Flowchart coming soon
Picking a measurement grain
How grains interact with the FAST gates
Grain choice and the FAST gates pull on each other, mostly in one direction: the coarser the grain, the harder the gates get.
A session-level "conversation quality" judge is the canonical multi-gate failure. It flunks Specific because quality could mean tone, accuracy, latency, or formatting, several judges in a trench coat, again. It flunks Actionable because a score drop points at nothing in particular. And it strains Falsifiable, because two reviewers can read the same conversation and disagree about whether it was "good." None of this means session-level measurement is hopeless; it means session-level judges have to be scoped to one property that genuinely lives at that altitude: "did the agent re-ask for information the user already provided?" is session-level and passes all four gates.
Fine grains have the opposite profile. Span and event checks are falsifiable and specific almost by construction: the SQL executed or it didn't. Their gate to watch is Tractable in reverse: checks this cheap are tempting to build by the dozen, and fifty event checks nobody triages is its own failure mode.
The pattern that works: a small number of carefully scoped coarse judges that track what users feel, decomposed into cheap fine-grained checks that tell you what to fix. The coarse layer finds problems; the fine layer assigns them.
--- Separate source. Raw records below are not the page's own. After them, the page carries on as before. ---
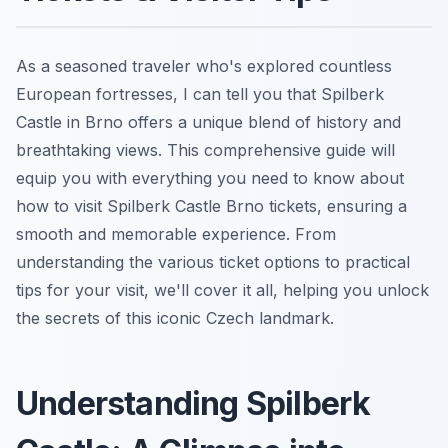
As a seasoned traveler who's explored countless
European fortresses, I can tell you that Spilberk
Castle in Brno offers a unique blend of history and
breathtaking views. This comprehensive guide will
equip you with everything you need to know about
how to visit Spilberk Castle Brno tickets, ensuring a
smooth and memorable experience. From
understanding the various ticket options to practical
tips for your visit, we'll cover it all, helping you unlock
the secrets of this iconic Czech landmark.
Understanding Spilberk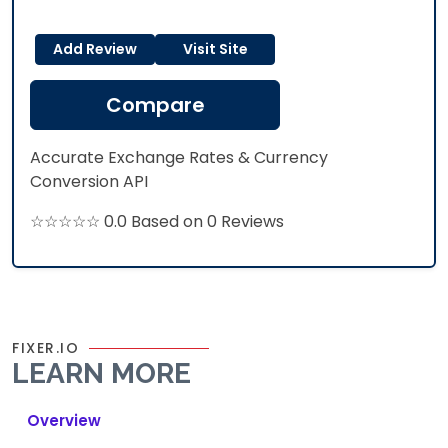
Add Review
Visit Site
Compare
Accurate Exchange Rates & Currency
Conversion API
☆☆☆☆☆ 0.0 Based on 0 Reviews
FIXER.IO
LEARN MORE
Overview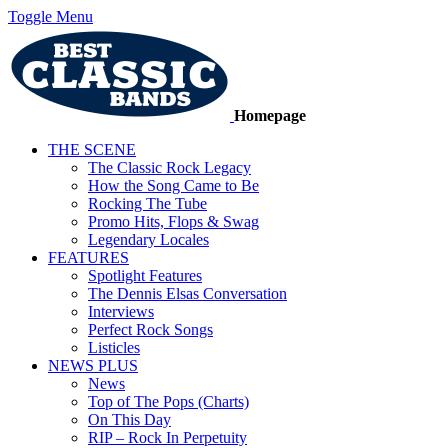
Toggle Menu
Homepage
THE SCENE
The Classic Rock Legacy
How the Song Came to Be
Rocking The Tube
Promo Hits, Flops & Swag
Legendary Locales
FEATURES
Spotlight Features
The Dennis Elsas Conversation
Interviews
Perfect Rock Songs
Listicles
NEWS PLUS
News
Top of The Pops (Charts)
On This Day
RIP – Rock In Perpetuity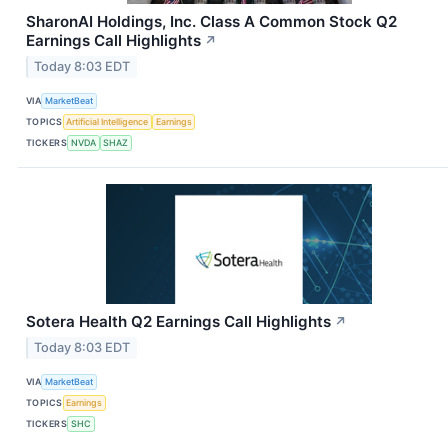
SharonAI Holdings, Inc. Class A Common Stock Q2
Earnings Call Highlights
↗
Today 8:03 EDT
VIA
MarketBeat
TOPICS
Artificial Intelligence
Earnings
TICKERS
NVDA
SHAZ
Sotera Health Q2 Earnings Call Highlights
↗
Today 8:03 EDT
VIA
MarketBeat
TOPICS
Earnings
TICKERS
SHC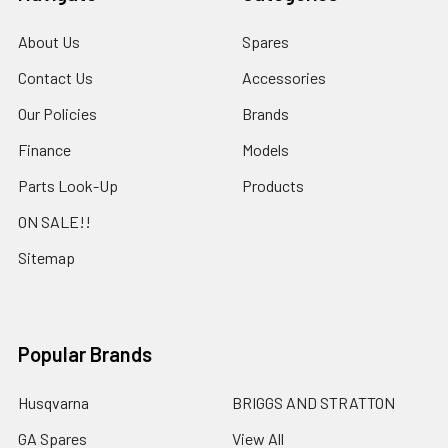
About Us
Spares
Contact Us
Accessories
Our Policies
Brands
Finance
Models
Parts Look-Up
Products
ON SALE!!
Sitemap
Popular Brands
Husqvarna
BRIGGS AND STRATTON
GA Spares
View All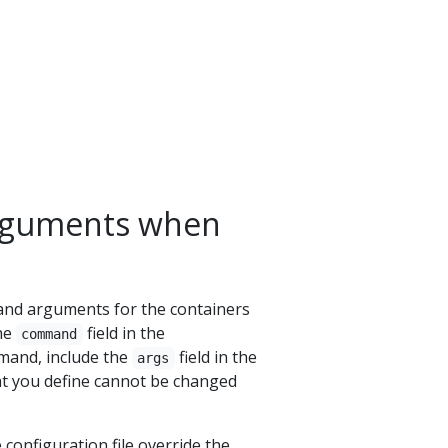
rguments when
and arguments for the containers
the
field in the
command
mmand, include the
field in the
args
t you define cannot be changed
onfiguration file override the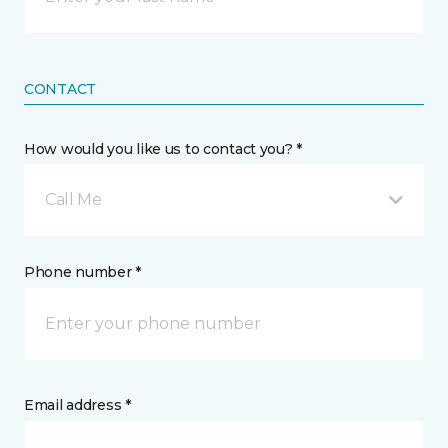
CONTACT
How would you like us to contact you? *
Call Me
Phone number *
Email address *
If you remember nothing else
- 01 Four grains, one interaction: sessions hold traces, traces hold spans, spans hold events. Pick the altitude before writing the rubric.
- 02 Coarse grains measure what users feel but resist action; fine grains are instantly fixable but individually low-stakes.
- 03 Spans and events are usually checkable with free deterministic code; traces and sessions usually need a calibrated LLM judge.
- 04 Measure at the smallest grain where the failure is fully visible: coarser is wasteful, finer is blind.
- 05 A session-level "quality" judge fails Specific by default. Scope coarse judges to one property that genuinely lives at that altitude.
- 06 Real suites run judges at several grains: coarse judges find problems, fine judges assign them.